§ WORK INSTRUCTION: In your copy, the records appear word for word and the pictures do not appear at all.

Start of THE DATA

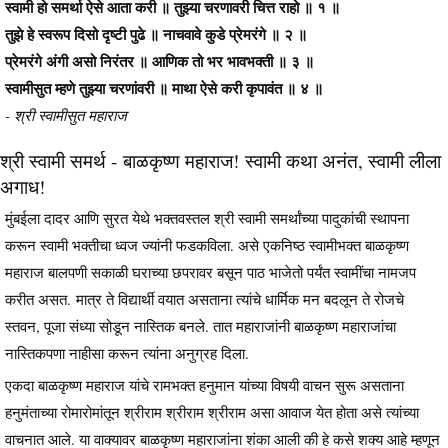
स्वामी हो समर्था ऐसे आता करी ॥ तुझ्या चरणावरी चित्त राहो ॥ १ ॥
तुझे हे स्वरूप दिसो दृष्टी पुढे ॥ नाचवावे कुडे प्रेमरंगे ॥ २ ॥
प्रेमरंगे अंगी असो निरंतर ॥ आणिक तो भर भावभक्ती ॥ ३ ॥
स्वामीसुत म्हणे तुझ्या चरणांवरी ॥ माथा ऐसे करी कृपावंत ॥ ४ ॥
- श्री स्वामीसुत महाराज
श्री स्वामी समर्थ - बाळकृष्ण महाराज! स्वामी कथा अनंत, स्वामी लीला
अगाध!
मुंबईला दादर आणि सुरत येथे भक्तवस्तल श्री स्वामी समर्थांच्या पादुकांची स्थापना
करून स्वामी भक्तीचा ध्वज ज्यांनी फडकविला. असे एकनिष्ठ स्वामीभक्त बाळकृष्ण
महाराज बालपणी सकाळी घराच्या छपरावर बसून पाठ भाजेतो पर्यंत स्वामींचा नामजप
करीत असत. मात्र ते विद्यार्थी वयात असताना त्यांचे धार्मिक मन बदलून ते रोजचे
स्तवन, पूजा संध्या सोडून नास्तिक बनले. तात महाराजांनी बाळकृष्ण महाराजांचा
नास्तिकपणा नाहीसा करून त्यांना अनुग्रह दिला.
एकदा बाळकृष्ण महाराज यांचे रामभक्त हनुमान यांच्या विषयी वाचन सुरू असताना
हनुमंताच्या रोमारोमांतून श्रीराम श्रीराम श्रीराम असा आवाज येत होता असे त्यांच्या
वाचनात आले. या वाक्यावर बाळकृष्ण महाराजांना शंका आली की हे कसे शक्य आहे म्हणून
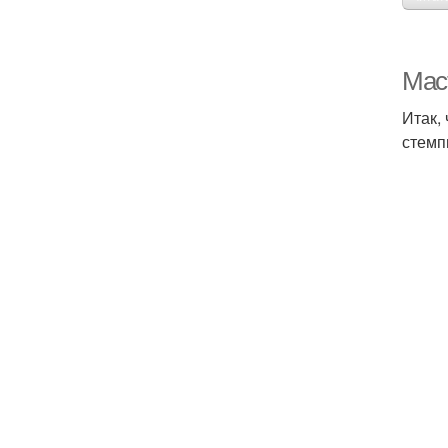
Мас
Итак,
стемп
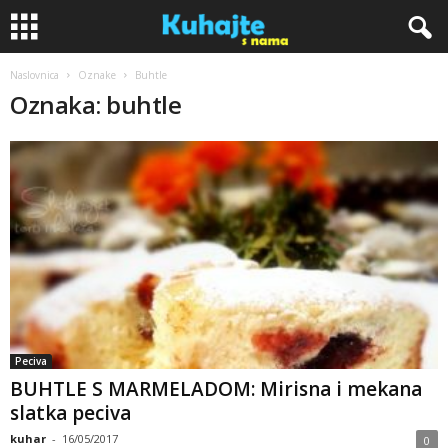
Naslovnica
Oznake
Buhtle
K
Oznaka: buhtle
u
h
a
j
t
e
Peciva
BUHTLE S MARMELADOM: Mirisna i mekana
s
slatka peciva
n
kuhar
-
16/05/2017
0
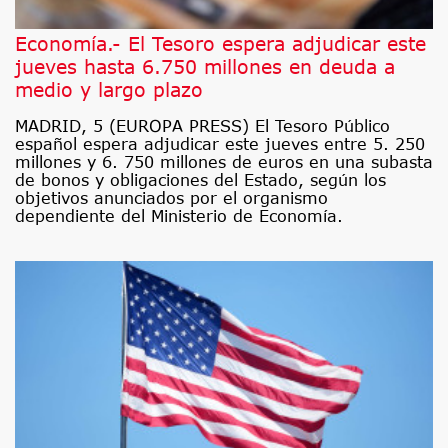
Economía.- El Tesoro espera adjudicar este
jueves hasta 6.750 millones en deuda a
medio y largo plazo
MADRID, 5 (EUROPA PRESS) El Tesoro Público
español espera adjudicar este jueves entre 5. 250
millones y 6. 750 millones de euros en una subasta
de bonos y obligaciones del Estado, según los
objetivos anunciados por el organismo
dependiente del Ministerio de Economía.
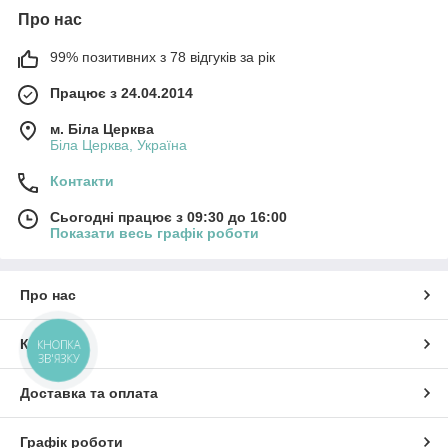
Про нас
99% позитивних з 78 відгуків за рік
Працює з 24.04.2014
м. Біла Церква
Біла Церква, Україна
Контакти
Сьогодні працює з 09:30 до 16:00
Показати весь графік роботи
Про нас
Контакти
КНОПКА
ЗВ'ЯЗКУ
Доставка та оплата
Графік роботи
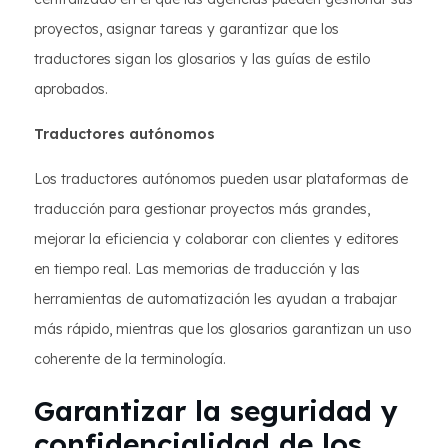
proyectos, asignar tareas y garantizar que los
traductores sigan los glosarios y las guías de estilo
aprobados.
Traductores autónomos
Los traductores autónomos pueden usar plataformas de
traducción para gestionar proyectos más grandes,
mejorar la eficiencia y colaborar con clientes y editores
en tiempo real. Las memorias de traducción y las
herramientas de automatización les ayudan a trabajar
más rápido, mientras que los glosarios garantizan un uso
coherente de la terminología.
Garantizar la seguridad y
confidencialidad de los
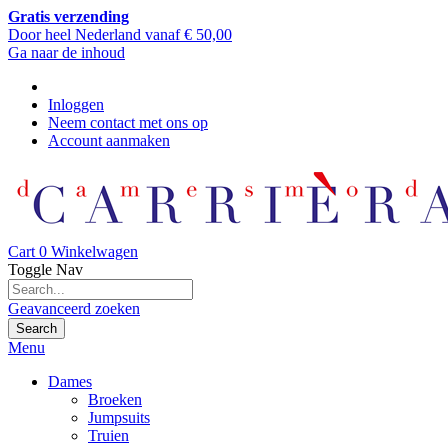
Gratis verzending
Door heel Nederland vanaf € 50,00
Ga naar de inhoud
Inloggen
Neem contact met ons op
Account aanmaken
Cart
0
Winkelwagen
Toggle Nav
Geavanceerd zoeken
Search
Menu
Dames
Broeken
Jumpsuits
Truien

End of THE DATA

§ EXERCISE SOLUTION:
स्वामी हो समर्था ऐसे आता करी ॥ तुझ्या चरणावरी चित्त राहो ॥ १ ॥
तुझे हे स्वरूप दिसो दृष्टी पुढे ॥ नाचवावे कुडे प्रेमरंगे ॥ २ ॥
प्रेमरंगे अंगी असो निरंतर ॥ आणिक तो भर भावभक्ती ॥ ३ ॥
स्वामीसुत म्हणे तुझ्या चरणांवरी ॥ माथा ऐसे करी कृपावंत ॥ ४ ॥
- श्री स्वामीसुत महाराज
श्री स्वामी समर्थ - बाळकृष्ण महाराज! स्वामी कथा अनंत, स्वामी लीला
अगाध!
मुंबईला दादर आणि सुरत येथे भक्तवस्तल श्री स्वामी समर्थांच्या पादुकांची स्थापना
करून स्वामी भक्तीचा ध्वज ज्यांनी फडकविला. असे एकनिष्ठ स्वामीभक्त बाळकृष्ण
महाराज बालपणी सकाळी घराच्या छपरावर बसून पाठ भाजेतो पर्यंत स्वामींचा नामजप
करीत असत. मात्र ते विद्यार्थी वयात असताना त्यांचे धार्मिक मन बदलून ते रोजचे
स्तवन, पूजा संध्या सोडून नास्तिक बनले. तात महाराजांनी बाळकृष्ण महाराजांचा
नास्तिकपणा नाहीसा करून त्यांना अनुग्रह दिला.
एकदा बाळकृष्ण महाराज यांचे रामभक्त हनुमान यांच्या विषयी वाचन सुरू असताना
हनुमंताच्या रोमारोमांतून श्रीराम श्रीराम श्रीराम असा आवाज येत होता असे त्यांच्या
वाचनात आले. या वाक्यावर बाळकृष्ण महाराजांना शंका आली की हे कसे शक्य आहे म्हणून
Мас
Итак,
стемп
Naslovnica
Oznake
Buhtle
K
Oznaka: buhtle
u
h
a
j
t
e
Peciva
BUHTLE S MARMELADOM: Mirisna i mekana
s
slatka peciva
n
kuhar
-
16/05/2017
0
Economía.- El Tesoro espera adjudicar este
jueves hasta 6.750 millones en deuda a
medio y largo plazo
MADRID, 5 (EUROPA PRESS) El Tesoro Público
español espera adjudicar este jueves entre 5. 250
millones y 6. 750 millones de euros en una subasta
de bonos y obligaciones del Estado, según los
objetivos anunciados por el organismo
dependiente del Ministerio de Economía.
Про нас
99% позитивних з 78 відгуків за рік
Працює з 24.04.2014
м. Біла Церква
Біла Церква, Україна
Контакти
Сьогодні працює з 09:30 до 16:00
Показати весь графік роботи
Про нас
Контакти
КНОПКА
ЗВ'ЯЗКУ
Доставка та оплата
Графік роботи
proyectos, asignar tareas y garantizar que los
traductores sigan los glosarios y las guías de estilo
aprobados.
Traductores autónomos
Los traductores autónomos pueden usar plataformas de
traducción para gestionar proyectos más grandes,
mejorar la eficiencia y colaborar con clientes y editores
en tiempo real. Las memorias de traducción y las
herramientas de automatización les ayudan a trabajar
más rápido, mientras que los glosarios garantizan un uso
coherente de la terminología.
Garantizar la seguridad y
confidencialidad de los
Gratis verzending
Door heel Nederland vanaf € 50,00
Ga naar de inhoud
Inloggen
Neem contact met ons op
Account aanmaken
Cart
0
Winkelwagen
Toggle Nav
Geavanceerd zoeken
Search
Menu
Dames
Broeken
Jumpsuits
Truien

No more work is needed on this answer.